▸ Problem description
From the records below, print exactly the lines starting at the one containing "Fonctionnement" and ending at the one containing "Grils et fumoirs", ends included, and nothing else.

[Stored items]
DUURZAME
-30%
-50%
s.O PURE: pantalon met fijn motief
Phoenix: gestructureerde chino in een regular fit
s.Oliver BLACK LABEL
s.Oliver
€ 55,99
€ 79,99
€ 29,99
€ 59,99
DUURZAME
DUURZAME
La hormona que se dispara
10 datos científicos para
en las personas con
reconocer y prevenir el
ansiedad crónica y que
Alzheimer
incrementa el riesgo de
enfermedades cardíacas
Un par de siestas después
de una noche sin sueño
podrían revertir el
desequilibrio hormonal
---
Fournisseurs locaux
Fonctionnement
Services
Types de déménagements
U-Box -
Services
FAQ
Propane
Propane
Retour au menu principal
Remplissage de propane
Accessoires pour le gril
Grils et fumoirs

▸ Solution to the problem
Fonctionnement
Services
Types de déménagements
U-Box -
Services
FAQ
Propane
Propane
Retour au menu principal
Remplissage de propane
Accessoires pour le gril
Grils et fumoirs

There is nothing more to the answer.